*WHAT NEEDS TO BE DONE*.
Only the lines below starting at the one that contains "https://www.nclive.org/" and ending at the one that contains "Yeelo Homeopathy" are to be reproduced, exactly and with both ends kept.
··········
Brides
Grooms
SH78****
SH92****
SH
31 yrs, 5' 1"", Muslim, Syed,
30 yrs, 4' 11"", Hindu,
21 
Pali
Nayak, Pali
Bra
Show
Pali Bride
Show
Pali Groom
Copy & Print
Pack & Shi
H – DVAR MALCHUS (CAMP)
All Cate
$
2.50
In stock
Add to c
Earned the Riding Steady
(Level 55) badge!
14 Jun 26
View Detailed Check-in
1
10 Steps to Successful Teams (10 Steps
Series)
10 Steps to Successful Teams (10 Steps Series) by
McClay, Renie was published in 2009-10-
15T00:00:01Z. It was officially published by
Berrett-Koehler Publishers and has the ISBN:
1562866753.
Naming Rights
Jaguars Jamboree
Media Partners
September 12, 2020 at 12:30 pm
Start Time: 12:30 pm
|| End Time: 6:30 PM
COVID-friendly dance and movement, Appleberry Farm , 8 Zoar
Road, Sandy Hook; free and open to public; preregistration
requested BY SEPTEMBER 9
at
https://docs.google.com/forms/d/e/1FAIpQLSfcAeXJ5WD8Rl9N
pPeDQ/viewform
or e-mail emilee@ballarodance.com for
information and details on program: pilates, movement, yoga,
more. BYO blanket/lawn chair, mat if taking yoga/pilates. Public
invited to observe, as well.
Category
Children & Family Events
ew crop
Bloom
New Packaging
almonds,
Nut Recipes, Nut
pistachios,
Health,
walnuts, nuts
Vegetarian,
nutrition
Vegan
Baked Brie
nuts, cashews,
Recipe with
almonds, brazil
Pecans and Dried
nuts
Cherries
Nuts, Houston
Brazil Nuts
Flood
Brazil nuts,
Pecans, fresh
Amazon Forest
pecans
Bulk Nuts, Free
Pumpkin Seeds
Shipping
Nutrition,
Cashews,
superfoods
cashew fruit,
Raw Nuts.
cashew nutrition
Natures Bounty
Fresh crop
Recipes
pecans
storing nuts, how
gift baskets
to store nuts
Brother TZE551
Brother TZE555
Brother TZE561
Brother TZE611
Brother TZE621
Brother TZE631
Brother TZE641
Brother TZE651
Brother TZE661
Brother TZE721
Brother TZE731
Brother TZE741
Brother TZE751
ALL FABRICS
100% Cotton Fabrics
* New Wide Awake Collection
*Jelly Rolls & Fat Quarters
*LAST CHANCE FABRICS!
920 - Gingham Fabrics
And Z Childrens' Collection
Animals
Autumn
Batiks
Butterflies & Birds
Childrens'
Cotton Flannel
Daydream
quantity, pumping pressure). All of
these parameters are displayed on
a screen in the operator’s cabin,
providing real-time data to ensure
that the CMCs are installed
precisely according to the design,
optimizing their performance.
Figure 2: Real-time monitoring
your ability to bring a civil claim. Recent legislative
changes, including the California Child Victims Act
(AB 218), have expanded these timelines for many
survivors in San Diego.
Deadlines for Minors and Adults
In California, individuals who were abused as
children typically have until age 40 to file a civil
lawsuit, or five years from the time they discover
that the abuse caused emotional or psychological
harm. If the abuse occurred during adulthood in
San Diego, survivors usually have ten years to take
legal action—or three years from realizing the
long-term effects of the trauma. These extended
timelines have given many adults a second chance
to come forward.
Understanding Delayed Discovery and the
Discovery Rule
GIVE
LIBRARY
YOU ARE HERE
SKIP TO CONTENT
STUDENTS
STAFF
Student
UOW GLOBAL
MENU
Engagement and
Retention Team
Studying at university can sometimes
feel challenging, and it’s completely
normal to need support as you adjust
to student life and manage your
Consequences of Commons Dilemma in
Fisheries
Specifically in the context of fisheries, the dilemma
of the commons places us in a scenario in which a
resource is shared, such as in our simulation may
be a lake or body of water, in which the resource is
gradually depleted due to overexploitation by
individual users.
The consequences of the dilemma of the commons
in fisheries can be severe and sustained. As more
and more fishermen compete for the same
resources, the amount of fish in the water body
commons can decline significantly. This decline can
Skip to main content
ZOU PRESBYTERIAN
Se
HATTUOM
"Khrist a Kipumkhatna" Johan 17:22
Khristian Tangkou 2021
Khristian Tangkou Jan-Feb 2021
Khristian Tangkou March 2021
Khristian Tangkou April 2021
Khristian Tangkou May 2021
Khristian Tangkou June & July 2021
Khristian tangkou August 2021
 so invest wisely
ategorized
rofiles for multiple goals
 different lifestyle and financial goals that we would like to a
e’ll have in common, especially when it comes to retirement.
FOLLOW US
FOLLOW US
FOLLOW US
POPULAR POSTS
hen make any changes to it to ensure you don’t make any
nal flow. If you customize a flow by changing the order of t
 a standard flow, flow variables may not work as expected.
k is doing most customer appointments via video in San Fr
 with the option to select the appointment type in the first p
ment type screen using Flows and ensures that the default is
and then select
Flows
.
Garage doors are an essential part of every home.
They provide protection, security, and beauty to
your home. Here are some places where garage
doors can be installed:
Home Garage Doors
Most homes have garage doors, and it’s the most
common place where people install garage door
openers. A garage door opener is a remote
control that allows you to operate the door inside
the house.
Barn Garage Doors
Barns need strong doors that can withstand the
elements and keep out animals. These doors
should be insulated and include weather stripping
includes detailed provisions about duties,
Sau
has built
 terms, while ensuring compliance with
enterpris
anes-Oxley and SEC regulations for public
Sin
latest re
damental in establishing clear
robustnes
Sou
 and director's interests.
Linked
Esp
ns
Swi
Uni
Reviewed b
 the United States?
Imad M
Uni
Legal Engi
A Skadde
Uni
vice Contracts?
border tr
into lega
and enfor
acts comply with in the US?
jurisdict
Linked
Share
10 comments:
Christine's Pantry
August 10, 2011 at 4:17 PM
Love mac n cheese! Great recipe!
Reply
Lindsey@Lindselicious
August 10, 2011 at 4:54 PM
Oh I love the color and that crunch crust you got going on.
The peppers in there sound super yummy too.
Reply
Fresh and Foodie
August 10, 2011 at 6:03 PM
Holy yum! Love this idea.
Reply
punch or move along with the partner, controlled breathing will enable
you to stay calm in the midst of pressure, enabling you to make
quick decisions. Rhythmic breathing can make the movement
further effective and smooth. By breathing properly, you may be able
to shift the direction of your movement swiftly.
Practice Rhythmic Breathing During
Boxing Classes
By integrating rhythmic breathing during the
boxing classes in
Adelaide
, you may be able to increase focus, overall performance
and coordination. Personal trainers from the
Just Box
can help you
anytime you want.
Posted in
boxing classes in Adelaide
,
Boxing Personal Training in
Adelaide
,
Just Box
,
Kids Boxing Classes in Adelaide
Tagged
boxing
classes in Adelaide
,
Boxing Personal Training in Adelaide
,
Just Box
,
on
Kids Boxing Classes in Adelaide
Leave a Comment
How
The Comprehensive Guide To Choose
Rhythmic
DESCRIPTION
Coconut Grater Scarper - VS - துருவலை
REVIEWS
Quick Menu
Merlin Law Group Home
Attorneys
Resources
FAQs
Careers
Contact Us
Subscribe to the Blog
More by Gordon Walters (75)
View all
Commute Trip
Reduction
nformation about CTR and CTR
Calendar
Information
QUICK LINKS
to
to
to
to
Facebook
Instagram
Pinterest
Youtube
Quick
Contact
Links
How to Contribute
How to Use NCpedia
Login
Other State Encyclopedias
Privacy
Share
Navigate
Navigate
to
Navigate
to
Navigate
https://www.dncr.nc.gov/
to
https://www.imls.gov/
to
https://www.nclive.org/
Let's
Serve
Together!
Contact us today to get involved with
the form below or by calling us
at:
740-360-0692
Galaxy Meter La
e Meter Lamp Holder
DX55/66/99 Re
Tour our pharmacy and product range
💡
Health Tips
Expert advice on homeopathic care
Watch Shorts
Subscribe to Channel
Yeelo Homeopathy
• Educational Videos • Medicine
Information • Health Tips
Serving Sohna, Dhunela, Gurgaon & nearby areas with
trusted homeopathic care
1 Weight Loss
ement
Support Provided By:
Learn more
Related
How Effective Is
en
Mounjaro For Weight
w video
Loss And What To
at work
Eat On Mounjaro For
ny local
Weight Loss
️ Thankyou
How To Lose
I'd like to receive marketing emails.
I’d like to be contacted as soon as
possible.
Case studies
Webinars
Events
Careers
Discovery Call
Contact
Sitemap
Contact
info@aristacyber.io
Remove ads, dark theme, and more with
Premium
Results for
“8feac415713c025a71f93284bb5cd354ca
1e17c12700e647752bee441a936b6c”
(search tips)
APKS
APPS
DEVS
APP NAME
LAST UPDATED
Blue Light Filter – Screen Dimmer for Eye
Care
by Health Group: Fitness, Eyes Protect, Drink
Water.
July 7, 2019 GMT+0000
··········
*RESULT*.
https://www.nclive.org/
Let's
Serve
Together!
Contact us today to get involved with
the form below or by calling us
at:
740-360-0692
Galaxy Meter La
e Meter Lamp Holder
DX55/66/99 Re
Tour our pharmacy and product range
💡
Health Tips
Expert advice on homeopathic care
Watch Shorts
Subscribe to Channel
Yeelo Homeopathy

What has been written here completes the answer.